■ **Task to complete**:
Return the data below exactly, minus the pictures.

■ **Records from a data collection**:
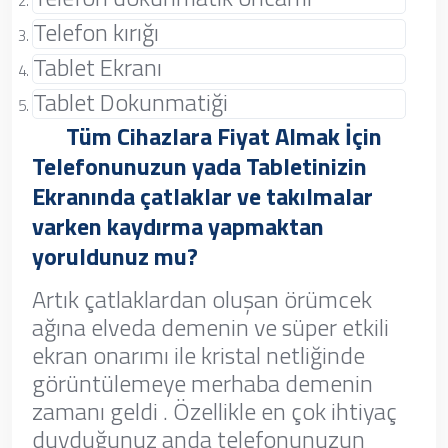
Telefon kırığı
Tablet Ekranı
Tablet Dokunmatiği
Tüm Cihazlara Fiyat Almak İçin
Telefonunuzun yada Tabletinizin
Ekranında çatlaklar ve takılmalar
varken kaydırma yapmaktan
yoruldunuz mu?
Artık çatlaklardan oluşan örümcek
ağına elveda demenin ve süper etkili
ekran onarımı ile kristal netliğinde
görüntülemeye merhaba demenin
zamanı geldi . Özellikle en çok ihtiyaç
duyduğunuz anda telefonunuzun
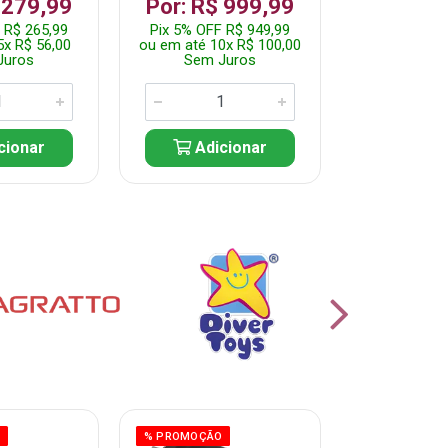
 279,99
Por: R$ 999,99
Por: R$ 
 R$ 265,99
Pix 5% OFF R$ 949,99
Pix 5% OFF 
5x R$ 56,00
ou em até 10x R$ 100,00
ou em até 10
Juros
Sem Juros
Sem J
cionar
Adicionar
Adic
O
% PROMOÇÃO
% PROMOÇÃO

■ **Result of this exercise**:
Telefon kırığı
Tablet Ekranı
Tablet Dokunmatiği
Tüm Cihazlara Fiyat Almak İçin
Telefonunuzun yada Tabletinizin
Ekranında çatlaklar ve takılmalar
varken kaydırma yapmaktan
yoruldunuz mu?
Artık çatlaklardan oluşan örümcek
ağına elveda demenin ve süper etkili
ekran onarımı ile kristal netliğinde
görüntülemeye merhaba demenin
zamanı geldi . Özellikle en çok ihtiyaç
duyduğunuz anda telefonunuzun
 279,99
Por: R$ 999,99
Por: R$ 
 R$ 265,99
Pix 5% OFF R$ 949,99
Pix 5% OFF 
5x R$ 56,00
ou em até 10x R$ 100,00
ou em até 10
Juros
Sem Juros
Sem J
cionar
Adicionar
Adic
O
% PROMOÇÃO
% PROMOÇÃO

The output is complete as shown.